BEGIN
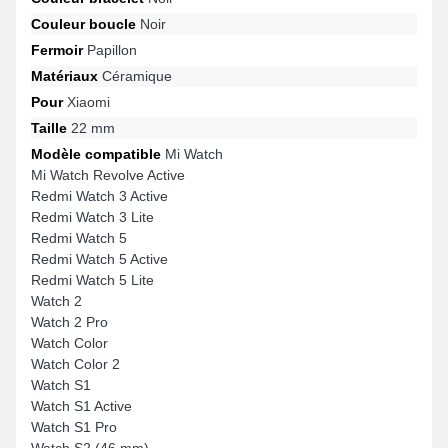
Couleur boucle
Noir
Fermoir
Papillon
Matériaux
Céramique
Pour
Xiaomi
Taille
22 mm
Modèle compatible
Mi Watch
Mi Watch Revolve Active
Redmi Watch 3 Active
Redmi Watch 3 Lite
Redmi Watch 5
Redmi Watch 5 Active
Redmi Watch 5 Lite
Watch 2
Watch 2 Pro
Watch Color
Watch Color 2
Watch S1
Watch S1 Active
Watch S1 Pro
Watch S2 (46 mm)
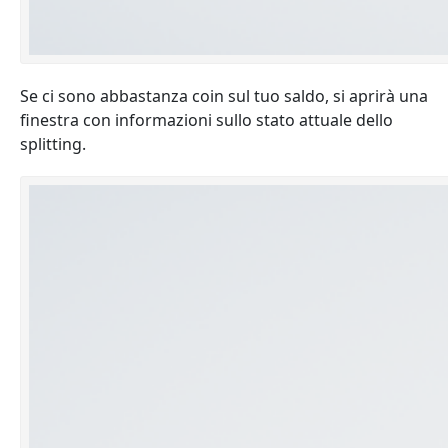
Se ci sono abbastanza coin sul tuo saldo, si aprirà una
finestra con informazioni sullo stato attuale dello
splitting.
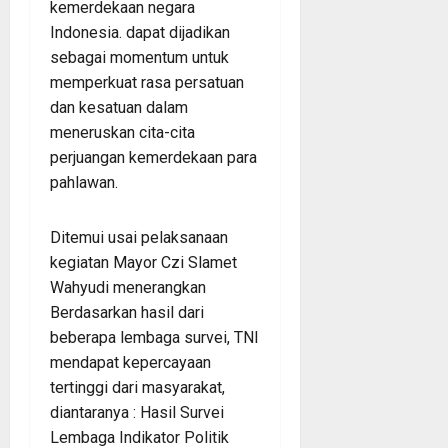
kemerdekaan negara
Indonesia. dapat dijadikan
sebagai momentum untuk
memperkuat rasa persatuan
dan kesatuan dalam
meneruskan cita-cita
perjuangan kemerdekaan para
pahlawan.
Ditemui usai pelaksanaan
kegiatan Mayor Czi Slamet
Wahyudi menerangkan
Berdasarkan hasil dari
beberapa lembaga survei, TNI
mendapat kepercayaan
tertinggi dari masyarakat,
diantaranya : Hasil Survei
Lembaga Indikator Politik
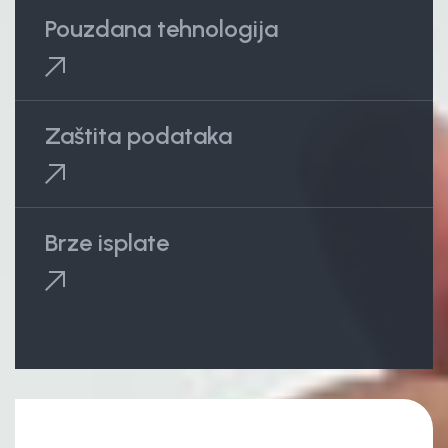
Pouzdana tehnologija
Zaštita podataka
Brze isplate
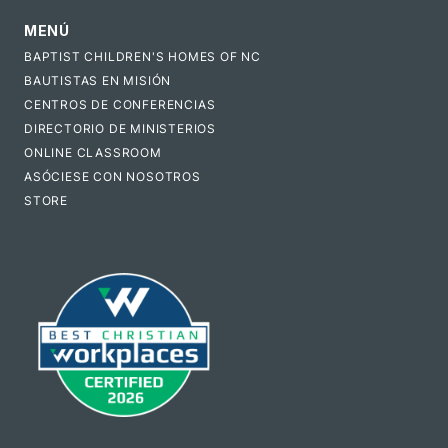
MENÚ
BAPTIST CHILDREN'S HOMES OF NC
BAUTISTAS EN MISIÓN
CENTROS DE CONFERENCIAS
DIRECTORIO DE MINISTERIOS
ONLINE CLASSROOM
ASÓCIESE CON NOSOTROS
STORE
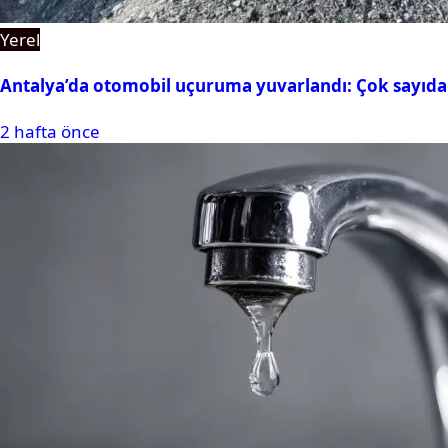
Yerel
Antalya’da otomobil uçuruma yuvarlandı: Çok sayıda 
2 hafta önce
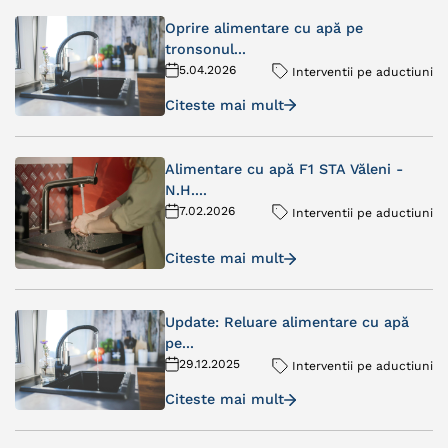
Oprire alimentare cu apă pe
tronsonul...
5.04.2026
Interventii pe aductiuni
Citeste mai mult
Alimentare cu apă F1 STA Văleni -
N.H....
7.02.2026
Interventii pe aductiuni
Citeste mai mult
Update: Reluare alimentare cu apă
pe...
29.12.2025
Interventii pe aductiuni
Citeste mai mult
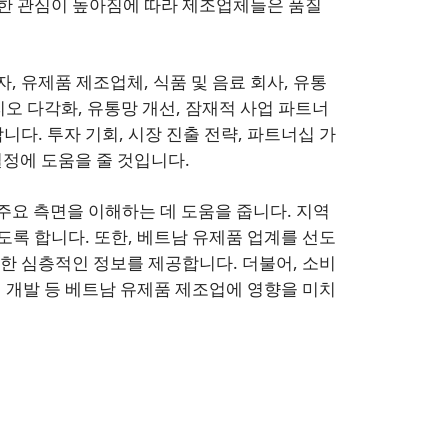
대한 관심이 높아짐에 따라 제조업체들은 품질
, 유제품 제조업체, 식품 및 음료 회사, 유통
리오 다각화, 유통망 개선, 잠재적 사업 파트너
다. 투자 기회, 시장 진출 전략, 파트너십 가
정에 도움을 줄 것입니다.
주요 측면을 이해하는 데 도움을 줍니다. 지역
도록 합니다. 또한, 베트남 유제품 업계를 선도
대한 심층적인 정보를 제공합니다. 더불어, 소비
스템 개발 등 베트남 유제품 제조업에 영향을 미치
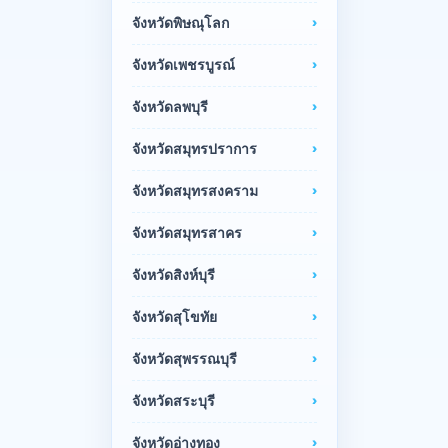
จังหวัดพิษณุโลก
จังหวัดเพชรบูรณ์
จังหวัดลพบุรี
จังหวัดสมุทรปราการ
จังหวัดสมุทรสงคราม
จังหวัดสมุทรสาคร
จังหวัดสิงห์บุรี
จังหวัดสุโขทัย
จังหวัดสุพรรณบุรี
จังหวัดสระบุรี
จังหวัดอ่างทอง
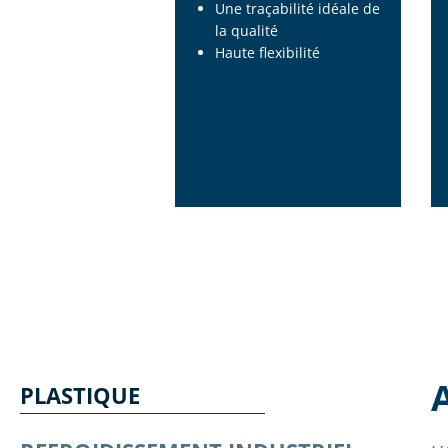
Une traçabilité idéale de
la qualité
Haute flexibilité
PLASTIQUE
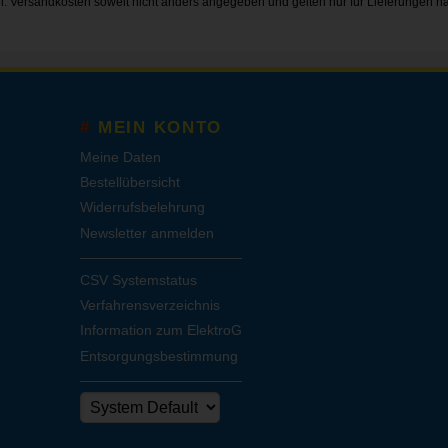
gl.
Versandkosten
soweit nicht anders angegeben und gelten nur für Lieferungen n
MEIN KONTO
Meine Daten
Bestellübersicht
Widerrufsbelehrung
Newsletter anmelden
CSV Systemstatus
Verfahrensverzeichnis
Information zum ElektroG
Entsorgungsbestimmung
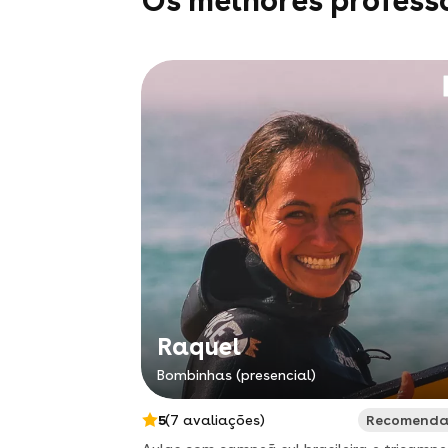
Os melhores profess
Raquel
Bombinhas (presencial)
5
(7 avaliações)
Recomend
END
■ **The problem**
Take the lines from the start of the material to the line with "Watch S2 (46 mm)", both included, and transcribe them exactly without the pictures.

■ **Result of this task**
Couleur boucle
Noir
Fermoir
Papillon
Matériaux
Céramique
Pour
Xiaomi
Taille
22 mm
Modèle compatible
Mi Watch
Mi Watch Revolve Active
Redmi Watch 3 Active
Redmi Watch 3 Lite
Redmi Watch 5
Redmi Watch 5 Active
Redmi Watch 5 Lite
Watch 2
Watch 2 Pro
Watch Color
Watch Color 2
Watch S1
Watch S1 Active
Watch S1 Pro
Watch S2 (46 mm)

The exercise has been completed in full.